Small steps can render big results

As published in the Las Cruces Bulletin

Three years ago, I was thrilled to return to the work of The Bridge of Southern New Mexico and in the state that I loved.

In no way could I have envisioned how our community’s amazing work would play such an enormous role in the conversations driving education and workforce development in our state. 

The Bridge is so many ways is a gift to our community – our county’s top leaders in business, education, economic development, and government coming together every month to ensure our people have the greatest opportunities for academic success to ensure maximum opportunity in employment or entrepreneurship, and in turn, positive economic impact for the rest of their lives.

Three years ago, we mapped out our strategic plan to increasing high school and college completion and building a skilled and ready workforce for our community.

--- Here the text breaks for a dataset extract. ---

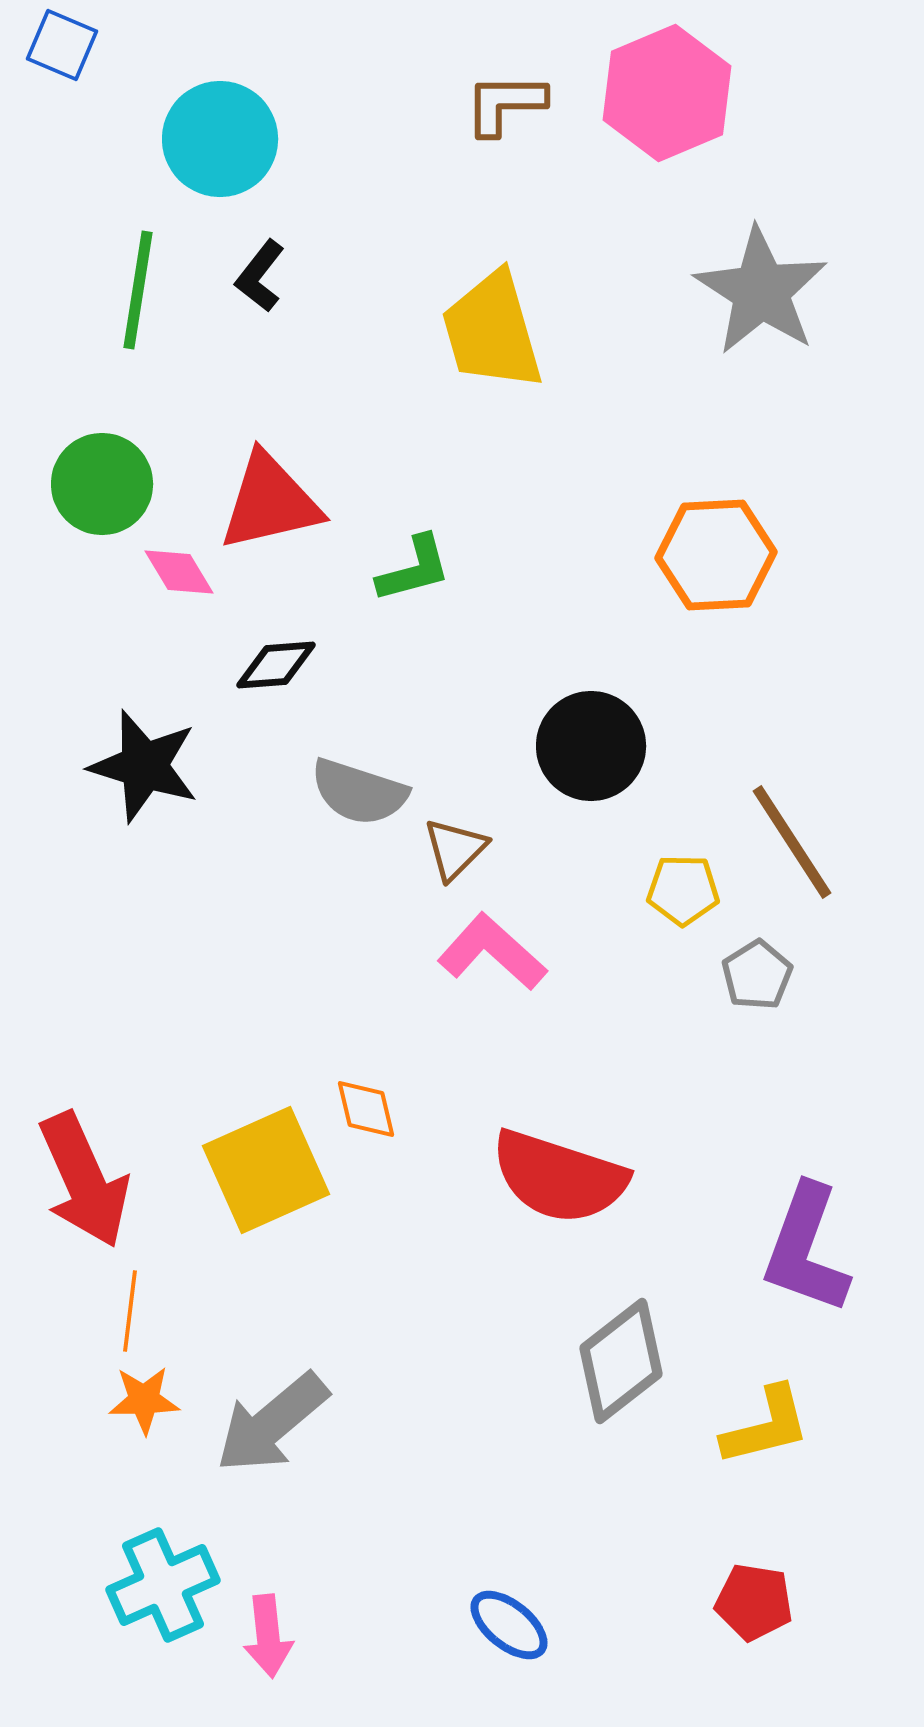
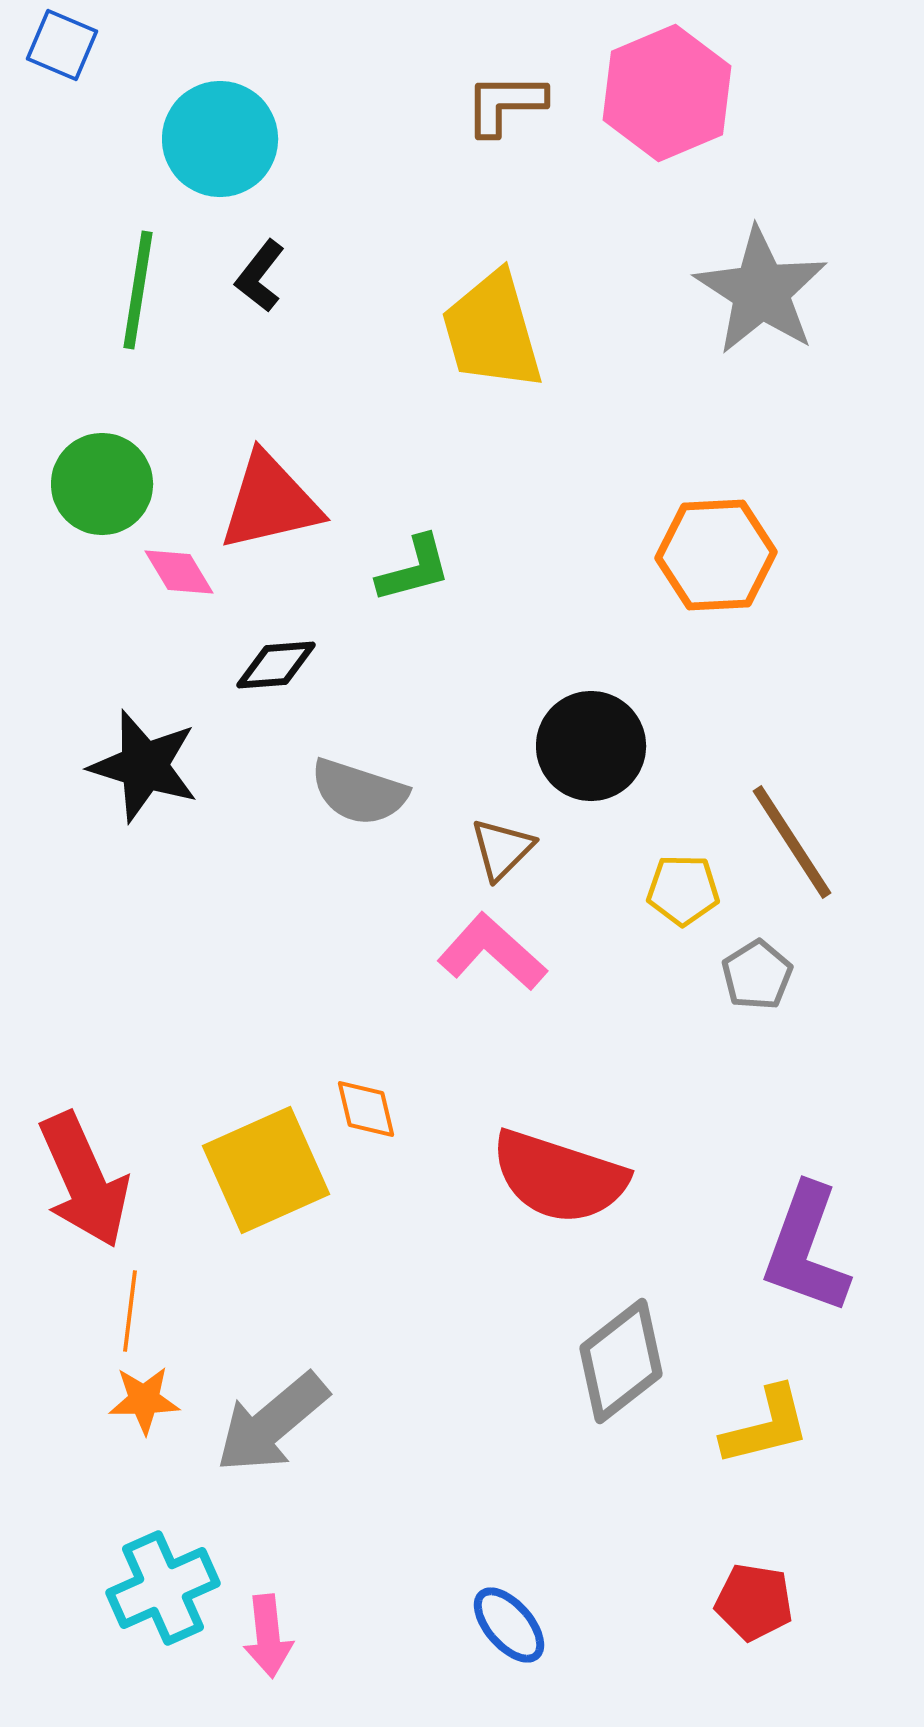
brown triangle: moved 47 px right
cyan cross: moved 3 px down
blue ellipse: rotated 10 degrees clockwise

With a few exceptions, have been hard at work implementing the strategies of that plan:

  • Develop and champion an asset-based narrative about the promise and potential of the region’s youth, rallying communities in support of youth academic and career success 
  • Convene business, economic development, and private and public-sector entities to develop a workforce development plan aligned to existing regional economic development plans 
  • Implement the lessons from the Early College High School environment into traditional high school environments through career and technical education pathways and dual credit courses to help high school students persist into college and careers
  • Work at the state level to inform policy in support of student success
    • Prioritization for career and technical education pathways to count toward credit accumulation
    • Dual credit as the primary driver to student persistence into post-secondary
  • Mobilize business community engagement with students in secondary and post-secondary settings through career exploration and employment opportunities.

I guess you could consider this a report card of sorts…so, how’d we do? Pretty good!

New Mexico True Talent is our asset-based communications campaign and on-line community hub for information and connection to career exploration, educational options, and employment. Now available in English and Spanish, we are letting our people know how much we value them, and they are the ones who will build the New Mexico we all get to live in. Through an on-line portal and mobile-friendly app students, parents, teachers and businesses can connect the dots like never before.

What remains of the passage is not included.